Records shown Block Start
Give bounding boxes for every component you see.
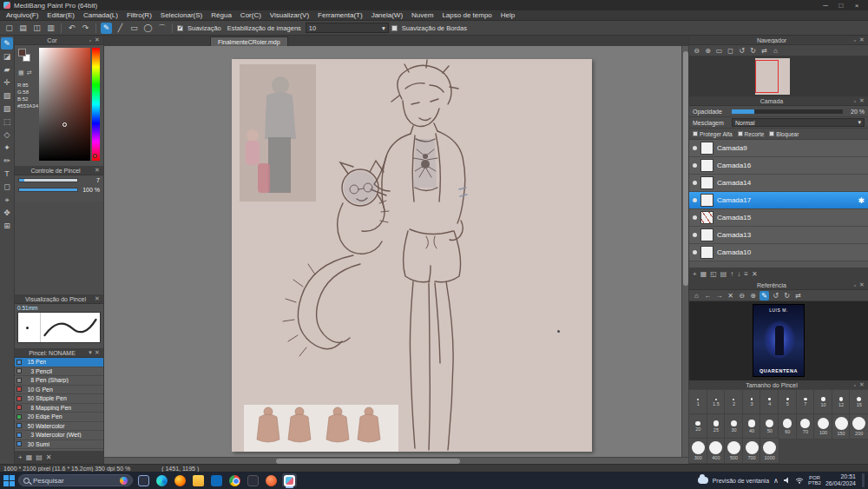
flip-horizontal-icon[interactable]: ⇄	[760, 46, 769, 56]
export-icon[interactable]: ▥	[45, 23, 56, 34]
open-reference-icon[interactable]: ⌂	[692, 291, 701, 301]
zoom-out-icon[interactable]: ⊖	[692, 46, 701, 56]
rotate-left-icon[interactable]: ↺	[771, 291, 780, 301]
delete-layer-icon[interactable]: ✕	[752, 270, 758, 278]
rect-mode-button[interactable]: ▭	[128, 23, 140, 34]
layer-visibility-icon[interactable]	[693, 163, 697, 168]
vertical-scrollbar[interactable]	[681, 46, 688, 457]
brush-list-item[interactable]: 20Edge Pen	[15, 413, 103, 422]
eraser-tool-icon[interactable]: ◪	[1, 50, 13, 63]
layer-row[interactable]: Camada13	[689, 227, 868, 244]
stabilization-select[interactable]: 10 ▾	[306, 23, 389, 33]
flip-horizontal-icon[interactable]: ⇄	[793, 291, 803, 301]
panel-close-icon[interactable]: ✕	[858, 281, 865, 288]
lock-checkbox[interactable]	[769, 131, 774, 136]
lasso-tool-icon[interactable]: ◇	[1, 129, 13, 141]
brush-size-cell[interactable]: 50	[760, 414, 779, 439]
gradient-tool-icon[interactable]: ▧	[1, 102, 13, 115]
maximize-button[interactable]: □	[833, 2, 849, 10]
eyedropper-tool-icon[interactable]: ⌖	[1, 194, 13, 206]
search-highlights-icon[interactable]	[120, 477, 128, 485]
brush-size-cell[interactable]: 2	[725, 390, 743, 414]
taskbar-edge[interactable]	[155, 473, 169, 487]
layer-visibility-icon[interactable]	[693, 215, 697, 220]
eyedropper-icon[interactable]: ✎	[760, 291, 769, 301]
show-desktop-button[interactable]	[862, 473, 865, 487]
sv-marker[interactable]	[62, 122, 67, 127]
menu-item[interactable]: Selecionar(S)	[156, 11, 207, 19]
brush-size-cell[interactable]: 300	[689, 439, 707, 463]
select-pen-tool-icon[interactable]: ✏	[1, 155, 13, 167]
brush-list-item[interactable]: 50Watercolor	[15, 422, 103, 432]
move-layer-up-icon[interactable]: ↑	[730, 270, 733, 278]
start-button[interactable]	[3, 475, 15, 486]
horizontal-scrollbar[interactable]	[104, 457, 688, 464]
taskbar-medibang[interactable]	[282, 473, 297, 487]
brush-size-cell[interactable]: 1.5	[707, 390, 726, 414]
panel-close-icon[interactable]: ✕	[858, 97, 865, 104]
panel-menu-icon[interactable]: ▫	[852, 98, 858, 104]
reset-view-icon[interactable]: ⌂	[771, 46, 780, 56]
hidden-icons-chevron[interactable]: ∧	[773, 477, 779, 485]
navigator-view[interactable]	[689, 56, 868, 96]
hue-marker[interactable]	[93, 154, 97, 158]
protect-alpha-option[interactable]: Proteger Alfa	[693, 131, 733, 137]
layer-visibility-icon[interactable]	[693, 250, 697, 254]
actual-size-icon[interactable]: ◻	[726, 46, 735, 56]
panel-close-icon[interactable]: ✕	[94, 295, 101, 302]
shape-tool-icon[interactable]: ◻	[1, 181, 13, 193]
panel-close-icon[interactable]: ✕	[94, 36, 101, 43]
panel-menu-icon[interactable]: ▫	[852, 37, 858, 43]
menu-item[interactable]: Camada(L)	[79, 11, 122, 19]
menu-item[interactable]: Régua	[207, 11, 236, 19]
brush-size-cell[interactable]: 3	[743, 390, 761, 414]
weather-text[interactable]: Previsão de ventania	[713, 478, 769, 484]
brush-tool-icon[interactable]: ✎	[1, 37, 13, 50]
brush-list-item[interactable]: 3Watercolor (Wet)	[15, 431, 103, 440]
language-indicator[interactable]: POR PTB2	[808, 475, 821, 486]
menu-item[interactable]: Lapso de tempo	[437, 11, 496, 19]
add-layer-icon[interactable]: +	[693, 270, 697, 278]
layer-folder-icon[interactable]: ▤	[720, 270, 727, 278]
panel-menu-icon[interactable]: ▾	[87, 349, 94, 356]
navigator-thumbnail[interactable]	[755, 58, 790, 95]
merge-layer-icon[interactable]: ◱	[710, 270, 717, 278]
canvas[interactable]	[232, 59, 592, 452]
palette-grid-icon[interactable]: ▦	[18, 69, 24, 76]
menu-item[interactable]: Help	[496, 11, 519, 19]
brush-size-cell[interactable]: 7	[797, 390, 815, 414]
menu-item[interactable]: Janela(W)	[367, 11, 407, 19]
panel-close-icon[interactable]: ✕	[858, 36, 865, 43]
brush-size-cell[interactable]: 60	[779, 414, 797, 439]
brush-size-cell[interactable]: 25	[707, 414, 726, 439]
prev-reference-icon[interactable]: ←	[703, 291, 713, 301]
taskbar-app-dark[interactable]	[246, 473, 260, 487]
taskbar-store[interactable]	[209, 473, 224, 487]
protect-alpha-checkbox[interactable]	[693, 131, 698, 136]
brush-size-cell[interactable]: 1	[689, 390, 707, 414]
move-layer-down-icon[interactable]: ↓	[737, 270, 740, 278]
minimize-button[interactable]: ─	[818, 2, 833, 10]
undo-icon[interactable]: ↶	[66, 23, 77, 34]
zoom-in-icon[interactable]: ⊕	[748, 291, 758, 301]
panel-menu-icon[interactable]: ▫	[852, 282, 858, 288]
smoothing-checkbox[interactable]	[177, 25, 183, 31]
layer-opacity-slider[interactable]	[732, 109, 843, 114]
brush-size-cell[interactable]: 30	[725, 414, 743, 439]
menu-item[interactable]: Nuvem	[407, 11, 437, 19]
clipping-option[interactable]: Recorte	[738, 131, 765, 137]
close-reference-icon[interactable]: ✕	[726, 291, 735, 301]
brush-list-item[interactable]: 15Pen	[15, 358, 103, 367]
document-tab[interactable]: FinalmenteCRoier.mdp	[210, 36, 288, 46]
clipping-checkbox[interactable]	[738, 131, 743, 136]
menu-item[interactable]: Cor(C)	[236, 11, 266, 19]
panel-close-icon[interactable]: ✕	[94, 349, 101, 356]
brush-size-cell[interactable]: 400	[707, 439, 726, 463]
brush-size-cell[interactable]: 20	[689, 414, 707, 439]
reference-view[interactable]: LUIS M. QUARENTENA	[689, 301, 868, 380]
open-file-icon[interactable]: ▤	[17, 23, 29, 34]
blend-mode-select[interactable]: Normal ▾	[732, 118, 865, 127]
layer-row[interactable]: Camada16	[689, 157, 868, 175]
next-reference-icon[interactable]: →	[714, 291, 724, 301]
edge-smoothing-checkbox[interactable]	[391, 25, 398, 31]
Records shown Block End
Records shown Block Start
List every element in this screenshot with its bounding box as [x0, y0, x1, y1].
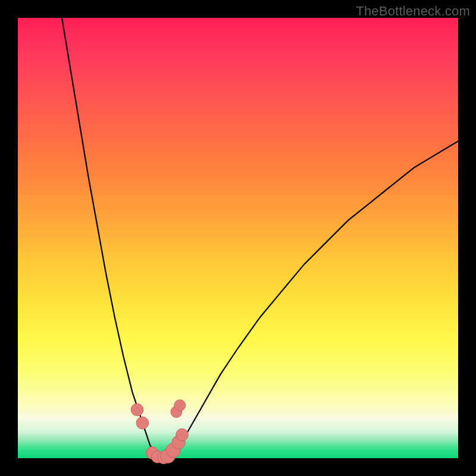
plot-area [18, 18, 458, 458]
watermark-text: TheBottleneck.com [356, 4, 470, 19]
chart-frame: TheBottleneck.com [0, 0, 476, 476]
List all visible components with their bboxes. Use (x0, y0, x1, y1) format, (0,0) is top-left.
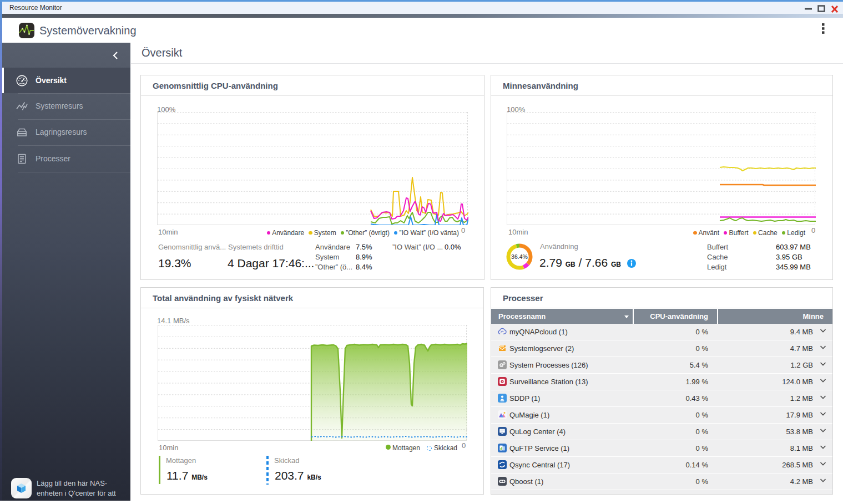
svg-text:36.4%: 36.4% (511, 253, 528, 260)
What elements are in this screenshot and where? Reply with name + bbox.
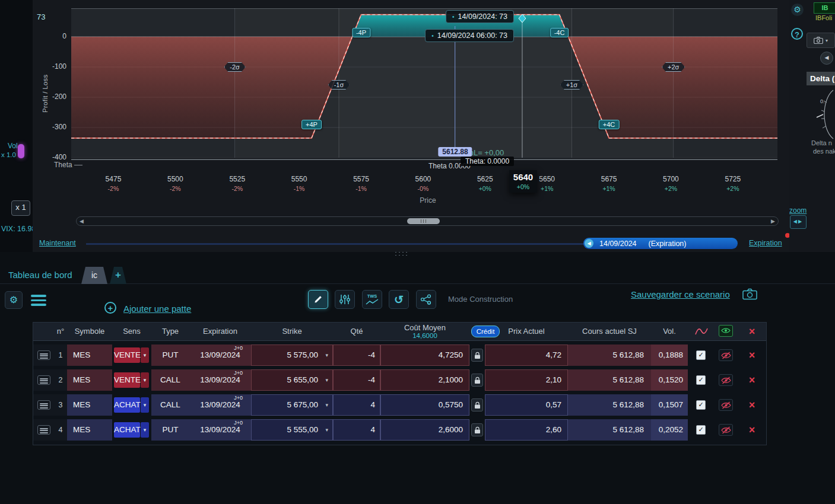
Records shown Block End
What the task asks: Exactly the lines starting at the one above with "List every element" and ending at the one with "What elements are" should be printed, and nothing else. Omit the pictures.

Reply to the exercise:
List every element in this screenshot with its bounding box as [x0, y0, x1, y1].
plot-area [18, 18, 458, 458]
watermark-text: TheBottleneck.com [356, 4, 470, 19]
chart-frame: TheBottleneck.com [0, 0, 476, 476]
List all visible components with their bboxes. Use (x0, y0, x1, y1) format, (0,0) is top-left.
svg-text:36.4%: 36.4% (511, 253, 528, 260)
What elements are in this screenshot and where? Reply with name + bbox.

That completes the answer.